The NBA Finals are here, traditionally a signpost  of where TV sports popularity stands.  Depending upon where the spin is coming from, this year’s numbers so far are either encouraging, devastating or inconclusive.

From the positive side, viewership through the first two games was up approximately +18% vs. last year’s finals.  From the negative side, viewership was down roughly a third from the 2019 finals, and roughly half of where it was in 2017, when the LeBron James vs. Steph Curry storyline and an exciting seven-game series helped the league reach its most recent zenith.  There could not be more meaningless apples and oranges comparisons anywhere in media.

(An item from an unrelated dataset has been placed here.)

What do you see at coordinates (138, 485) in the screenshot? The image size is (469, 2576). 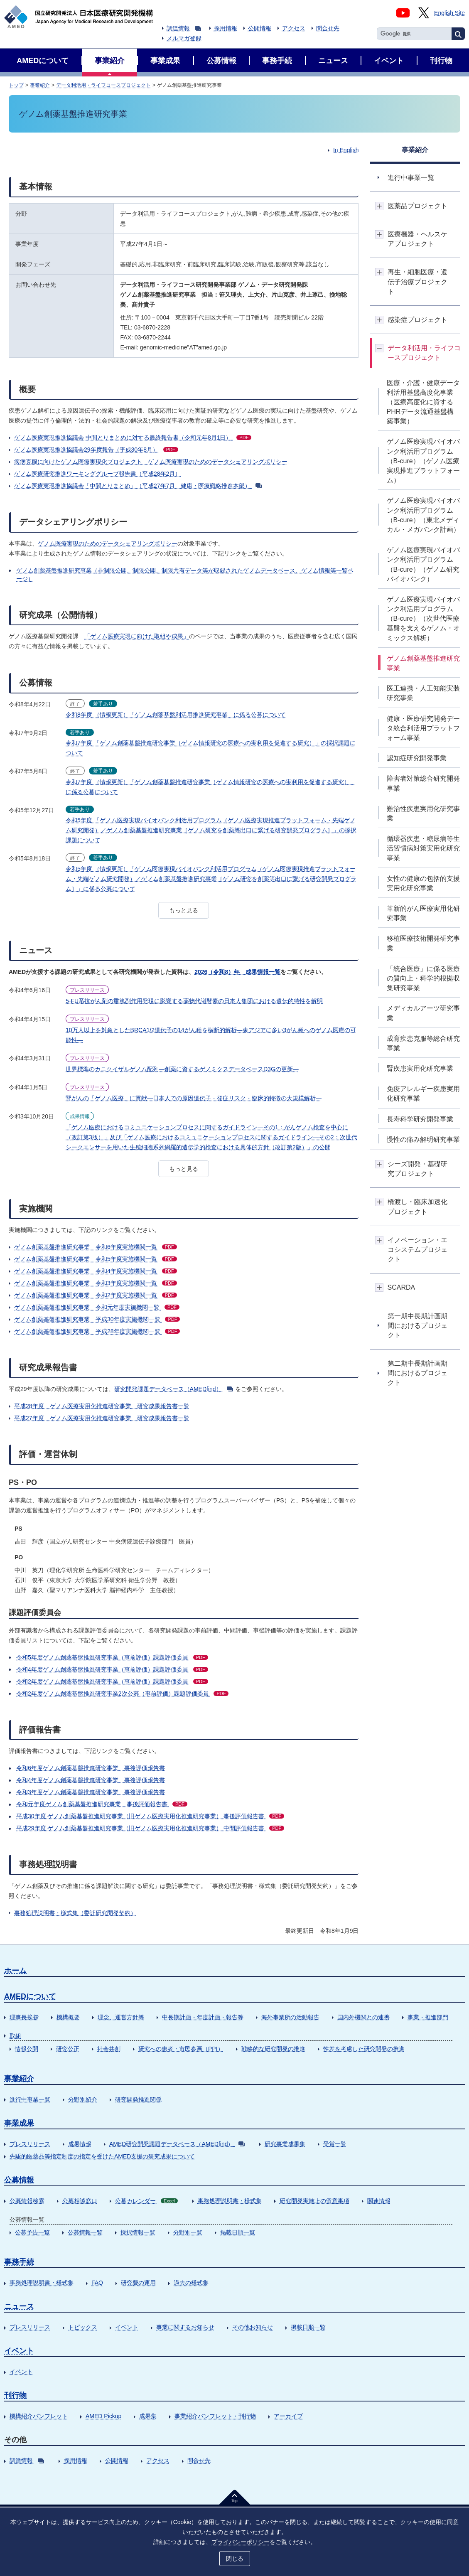 I see `ゲノム医療実現推進協議会「中間とりまとめ」（平成27年7月 健康・医療戦略推進本部）` at bounding box center [138, 485]. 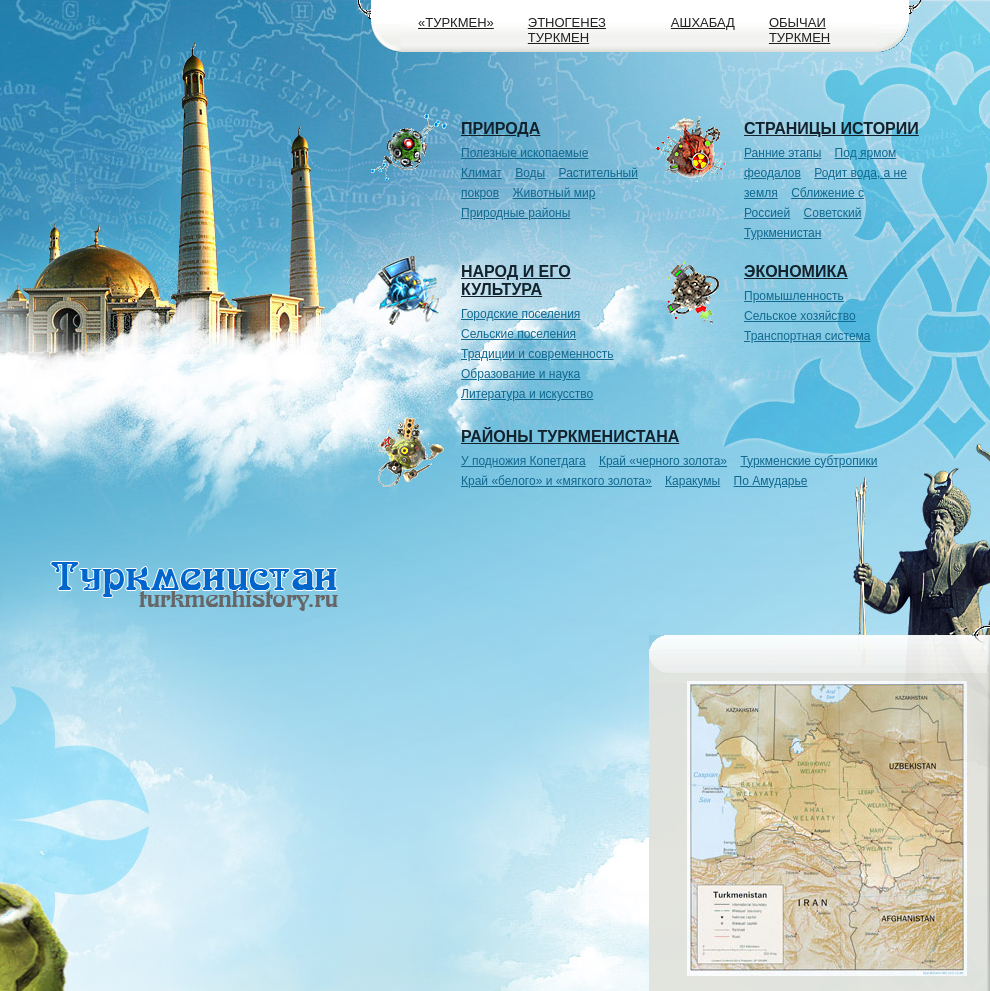 This screenshot has height=991, width=990. What do you see at coordinates (527, 394) in the screenshot?
I see `Литература и искусство` at bounding box center [527, 394].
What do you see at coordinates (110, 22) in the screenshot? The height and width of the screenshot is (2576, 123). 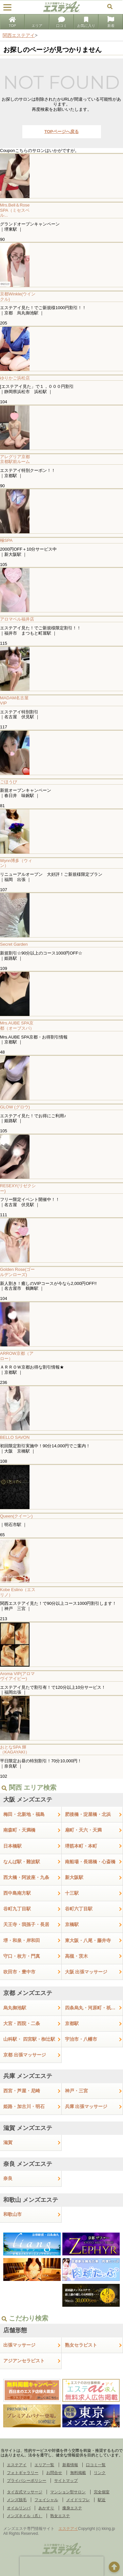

For one thing, in 2019 these finals were conducted in June, in 2020 in October (against baseball post-season) and this year in July.  Overall HUT levels differ greatly seasonally.  Aside from the competitive sports factor, overall streaming viewership has increased dramatically.  As we’ve previously noted, Nielsen is woefully inadequate with both how much streaming viewership it captures and how timely their information is.  Finally, the unique circumstances of this particular summer–with a plurality of America literally beginning to emerge from an 18-month cocoon, both the intense desire to leave their homes and the availability of device-viewing options that Nielsen does not include–leaves us highly skeptical that any viewership numbers being reported so far this year have any relevence to historic benchmarks,.

There’s a lot more than bragging rights at stake here.  With upcoming rights negotiations in play that will likely soar into eleven figures, and with streaming rights more valuable than ever to bidders (which will likely include Amazon, Apple and potentially HBO Max), which truth emerges as more credible will ultimately determine the final price tag and destination for a sport universally acclaimed to have the most global and generational upside in the U.S., and arguably just below soccer globally.

The fact that incomplete information dominates the debate is unconsciousable.  Within the next few weeks, we hope to announce our involvement in an exciting new measurement project that will attempt to produce a more inclusive and statistically valid measurement of total media consumption without the degree of delay that Nielsen is currently compromised by.  The Olympics will likely be the subject of this project, yet another bellweather for how and where sports are viewed in 2021.  We look forward to a new interpreration of data truer to Leblanguage–honesty and integrity.